Internet Outages: Reliability and Cybersecurity

John Heidemann, The University of Southern California/Information Sciences Institute (USC/ISI)


The Internet is central to our lives, but we know astoundingly little about it. Even though many businesses and individuals depend on it, how reliable is the Internet? Do policies and practices make it better in some places than others?

Since 2006, we have been studying the public face of the Internet to answer these questions. We take regular censuses, probing the entire IPv4 Internet address space. For more than two years we have been observing Internet reliability through active probing with Trinocular outage detection, revealing the effects of the Internet due to natural disasters like Hurricanes from Sandy to Harvey and Maria, configuration errors that sometimes affect millions of customers, and political events where governments have intervened in Internet operation. This talk will describe how it is possible to observe Internet outages today and what they are beginning to say about the Internet and about the physical world.

Protecting Analog Sensor Security - or - Sending Mixed Signals on IoT Cybersecurity

Kevin Fu, University of Michigan


Why are undergraduates taught to hold the digital abstraction as sacrosanct and unquestionable?
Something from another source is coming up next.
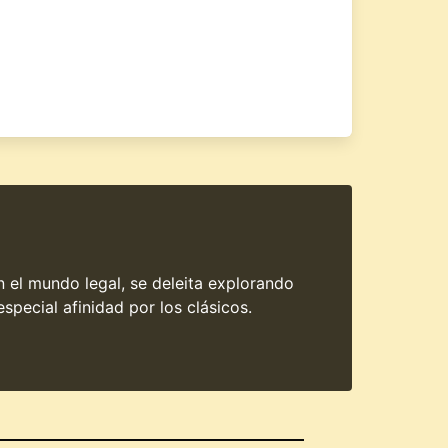
en el mundo legal, se deleita explorando
special afinidad por los clásicos.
Why do microprocessors blindly trust input from sensors, and what can be done to establish trust in unusual input channels in cyberphysical systems? Risks of analog sensor cybersecurity pose challenges to autonomous vehicles, medical devices, and the Internet of Things. Analog cybersecurity can also reduce risks by detecting an adversary via the physics of computation. Analog cybersecurity builds upon classic research in fault injection and side channels. Based on results on intentional RF interference on sensors by Foo Kune et al. [Ghost Talk, IEEE S&P], intentional acoustic interference on MEMS accelerometers by Trippel et al. [Walnut, IEEE Euro S&P], and related work, I will demonstrate the implications of unintentional demodulation in feedback control systems ranging from fitbits to implantable medical devices to drones and phones. More important, I will explain how to rethink the computing stack from electrons to bits to design out security risks that bubble up from physics into the operating system. This work brings some closure to my curiosity on why my cordless phone would ring whenever I executed certain memory operations on the video graphics chip of an Apple IIGS.

Can We Reduce the First-Mover-Advantage of Cyber-Hackers?
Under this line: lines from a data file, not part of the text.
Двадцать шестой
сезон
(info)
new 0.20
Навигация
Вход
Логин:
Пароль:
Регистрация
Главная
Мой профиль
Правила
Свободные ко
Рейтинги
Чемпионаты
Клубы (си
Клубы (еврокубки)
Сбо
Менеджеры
Michalis Faloutsos, UC Riverside


Can we do better than just waiting for the next attack to happen? We aruge that security should become more proactive in order to minimize the damage that an attack, such as a DDoS or a virus, can have. This is a very ambitious goal, but we believe that we are making significant first steps towards it. Specifically, our work focuses on the following questions:

We present our efforts that attempt to address the above questions. First, we develop a systematic approach to extract actionable information from social media, focusing on security forums. Specifically, we develop RIPEx, a hands-free method to extract IP addresses, that are reported as malicious in the forums. The results are very encouraging: a handful of such forums can provide 4 times more malicious IP addresses compared to the well-known VirusTotal repository. Second, we present the value of the information that we can extract by analyzing malware binaries that target routers and IoT devices. To automate the study of such malware, we develop, RARE, a systematic and comprehensive system to extract patterns and communication artifacts that can help detect and contain malware, and also point us to the communication and control points of botnets.